• DATA SUPPLIED
=======

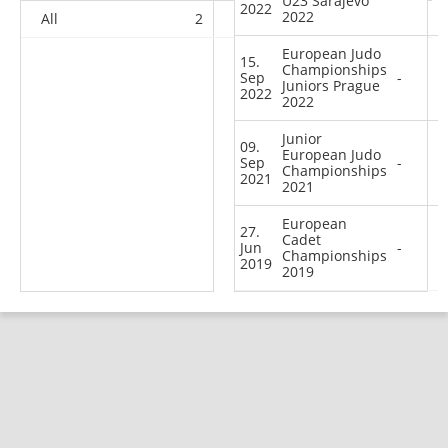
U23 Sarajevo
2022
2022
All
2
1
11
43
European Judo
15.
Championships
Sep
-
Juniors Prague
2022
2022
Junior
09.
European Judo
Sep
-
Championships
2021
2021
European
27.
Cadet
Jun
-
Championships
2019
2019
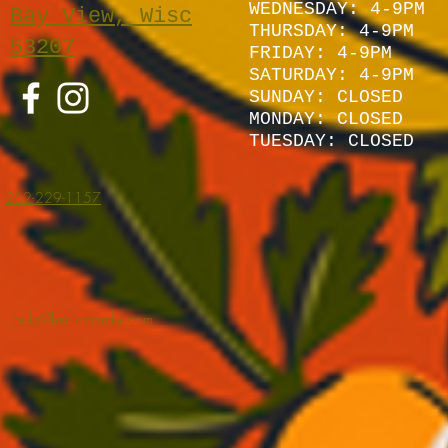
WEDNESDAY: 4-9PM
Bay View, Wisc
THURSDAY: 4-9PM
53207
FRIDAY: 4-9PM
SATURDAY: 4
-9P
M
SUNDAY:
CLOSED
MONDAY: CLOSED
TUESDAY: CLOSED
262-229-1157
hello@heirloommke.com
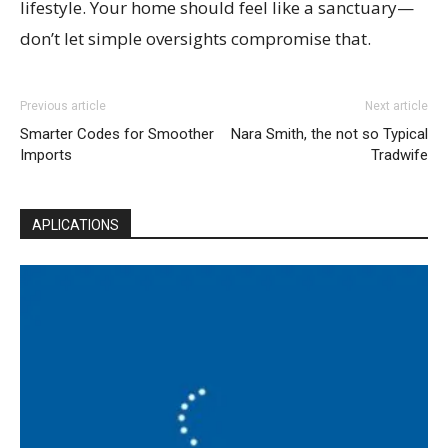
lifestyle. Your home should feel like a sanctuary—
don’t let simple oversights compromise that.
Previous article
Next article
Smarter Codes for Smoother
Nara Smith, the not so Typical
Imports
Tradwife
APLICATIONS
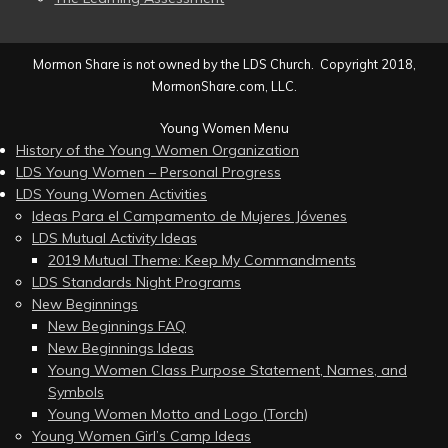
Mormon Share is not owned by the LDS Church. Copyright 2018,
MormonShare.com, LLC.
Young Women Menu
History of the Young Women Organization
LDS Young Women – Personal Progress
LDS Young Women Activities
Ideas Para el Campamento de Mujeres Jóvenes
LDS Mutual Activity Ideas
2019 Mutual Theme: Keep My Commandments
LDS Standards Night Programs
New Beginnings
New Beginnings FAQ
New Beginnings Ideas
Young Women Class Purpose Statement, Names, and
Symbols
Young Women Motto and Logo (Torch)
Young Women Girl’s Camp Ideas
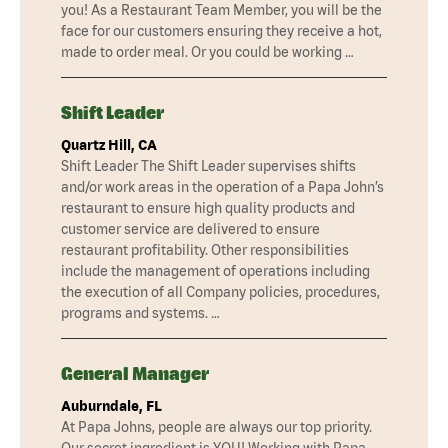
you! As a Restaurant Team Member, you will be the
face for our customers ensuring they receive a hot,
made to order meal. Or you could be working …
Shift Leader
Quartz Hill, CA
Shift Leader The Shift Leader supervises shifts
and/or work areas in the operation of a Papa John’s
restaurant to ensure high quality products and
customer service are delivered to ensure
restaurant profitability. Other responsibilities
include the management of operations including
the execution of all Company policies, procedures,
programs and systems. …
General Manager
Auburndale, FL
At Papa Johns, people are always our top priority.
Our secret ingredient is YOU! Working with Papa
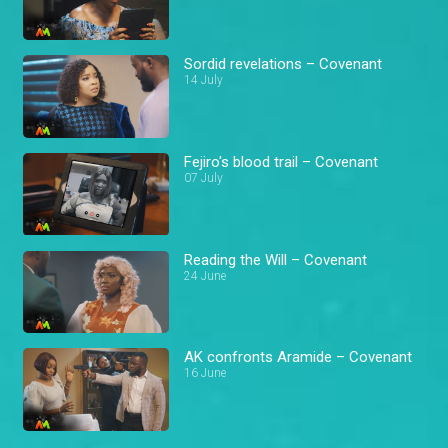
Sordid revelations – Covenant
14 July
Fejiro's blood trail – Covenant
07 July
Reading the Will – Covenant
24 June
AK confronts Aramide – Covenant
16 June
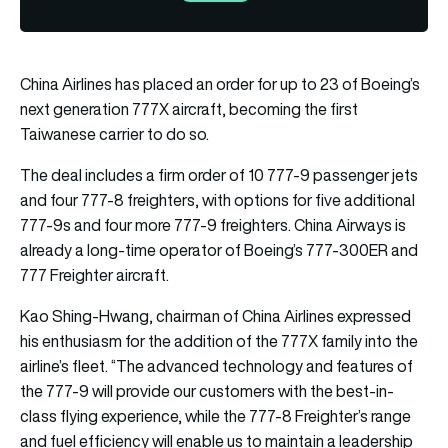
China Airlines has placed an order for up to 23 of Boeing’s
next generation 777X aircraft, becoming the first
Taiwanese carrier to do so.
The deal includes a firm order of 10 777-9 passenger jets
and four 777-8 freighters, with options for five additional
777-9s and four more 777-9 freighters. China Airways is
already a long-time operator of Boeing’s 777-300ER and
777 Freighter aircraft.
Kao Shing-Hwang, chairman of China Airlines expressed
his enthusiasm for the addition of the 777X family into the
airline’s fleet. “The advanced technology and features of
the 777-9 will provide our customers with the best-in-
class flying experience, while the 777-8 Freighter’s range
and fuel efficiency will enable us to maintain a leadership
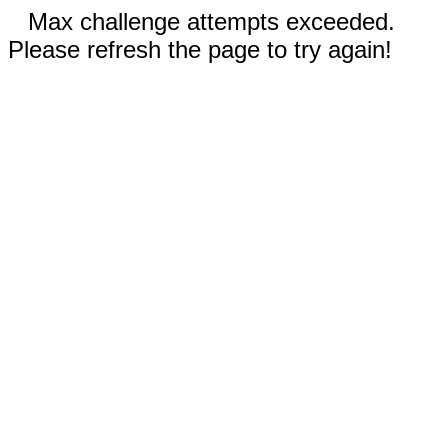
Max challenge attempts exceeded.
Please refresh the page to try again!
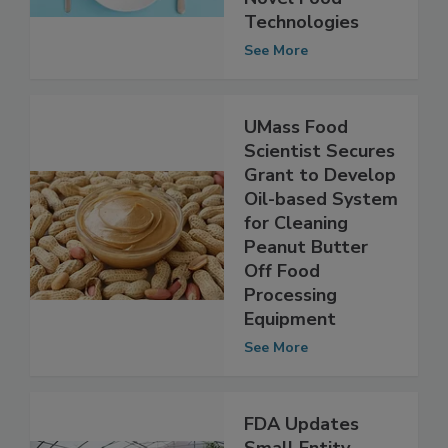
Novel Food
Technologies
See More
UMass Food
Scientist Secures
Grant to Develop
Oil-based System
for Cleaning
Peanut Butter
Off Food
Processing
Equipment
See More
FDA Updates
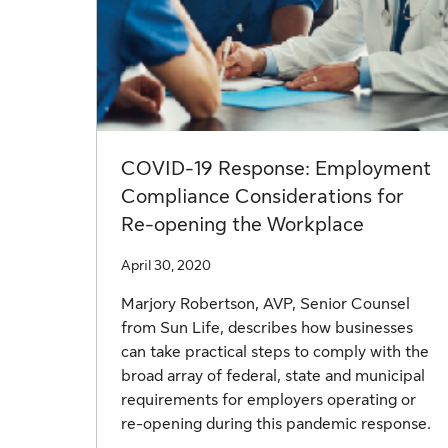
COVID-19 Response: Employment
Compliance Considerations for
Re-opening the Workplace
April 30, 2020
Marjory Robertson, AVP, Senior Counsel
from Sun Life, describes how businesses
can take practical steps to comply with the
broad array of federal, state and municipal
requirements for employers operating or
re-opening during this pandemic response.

=======

• EXERCISE
Count the lines above in which the word "Women" appears, then state only that count.

• RESPONSE BOX
7